La “funzione” di Shakespeare nella cultura teatrale mondiale si può per certi versi assimilare ad una grande, immensa antologia tematica cha racconta l’uomo, ne esplora i comportamenti, ne sottolinea le virtù, ne illumina profondamente quei malesseri che fanno parte sia del vivere che della natura dell’uomo stesso. Perfino nelle opere dove più palese sono la destinazione e l’intento, ci sono un’infinità di sottotesti e di possibili reconditi significati che è assai complesso mettere in luce, a meno che non si giochi in una sorta di visione allo specchio e si costruisca un universo parallelo a quello descritto dal Bardo. In ogni caso, l’obiettivo resta sempre puntato sull’uomo e sulle infinite modulazioni del suo animo, dove infinite non vuole connettersi al senso della illimitatezza quanto piuttosto all’estrema varietà di esse.

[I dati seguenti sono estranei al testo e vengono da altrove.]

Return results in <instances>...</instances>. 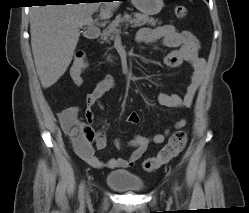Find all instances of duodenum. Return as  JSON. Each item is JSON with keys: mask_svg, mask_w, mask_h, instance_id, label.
Segmentation results:
<instances>
[{"mask_svg": "<svg viewBox=\"0 0 249 213\" xmlns=\"http://www.w3.org/2000/svg\"><path fill=\"white\" fill-rule=\"evenodd\" d=\"M99 35V30L96 27L89 28L86 31V39L89 41H94Z\"/></svg>", "mask_w": 249, "mask_h": 213, "instance_id": "410a0bca", "label": "duodenum"}]
</instances>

Gabriele Lavia, che ha sondato con lavoro lungo e accurato – sia da attore che da regista – le più grandi tragedie di Shakespeare, sottolinea come Shakespeare sia il più grande di tutti i tragici, perché in ogni sua opera accende l’obiettivo sul problema dell’essere e del non essere. E annota come, laddove, ad esempio, “Amleto” esplora il territorio di confine tra l’essere ed il non essere, “Macbeth” si arrovella nell’incertezza dell’essere e Otello, vanifica se stesso nell’illusione dell’essere, Re Lear, esprima il declino, la rinuncia dell’essere. Re Lear rinuncia ad essere re per un incompiuto sentimento d’amore verso il suo destino di governante del popolo ed un eccesso di benevolenza verso le figlie e i loro mariti, ma poi vorrebbe esserlo ancora, dopo la cocente delusione conosciuta attraverso il ribaltamento dei valori familiari. Ma è impossibile traversare a ritroso il tempo e gli eventi. Non essere re lo ha condotto verso l’abisso del non essere, dove si installa la signoria della pazzia.
Il rapporto di Gabriele Lavia con Re Lear ha un sapore antico, risale infatti al 1973 la sua prima interpretazione della grande tragedia, sotto la direzione di Giorgio Strehler al Piccolo di Milano. Eppure a 73 anni tornare a fare Re Lear, la tragedia dell’ingratitudine filiale, resta per il grande artista il sogno nel cassetto, che non può più realizzare “perché ce ne sono stati troppi negli ultimi tempi”, tra gli altri quello di Michele Placido. «Chissà se riuscirò più a farlo – dice – perché Re Lear è anziano, ma non vecchissimo: è un uomo ancora in forze che deve riuscire a portare in braccio Cordelia, e se non ci riesce non può essere Re Lear».
In questo incontro con Gabriele Lavia non c’è scena, non c’è regia, c’è solo la pienezza artistica di un grande attore, il pubblico e il testo straordinario di una tragedia “Sono un attore che non ha mai scelto un testo perché volevo fare quella parte, ma cercando sempre la sfida, il confronto con i grandi problemi dell’esistenza che ti propongono i classici: la vita è troppo corta per perdere tempo facendo sciocchezze!”, asserisce Lavia. Questo incontro dove i tre momenti si congiungono in un unicum e, per forza di cose, attore, pubblico e testo si trovano ad interagire, è possibile assistere ad una personale narrazione della grande tragedia, un percorso di lettura, di commento al testo e di pura recitazione. Lavia esplora in profondità alla ricerca dell’essenza e del significato più intimo della tragedia che ancora oggi è attuale, nella consapevolezza che «il teatro è un’arte inafferrabile, eppure il mondo, l’uomo sarebbe diverso se non ci fosse stato il teatro, l’unico luogo in cui l’essere umano assiste alla rappresentazione di se stesso, l’unico in cui quindi può riconoscersi e, nel bene o nel male, prendere coscienza, come del resto accade all’attore ogni volta che dice “io faccio un certo personaggio”».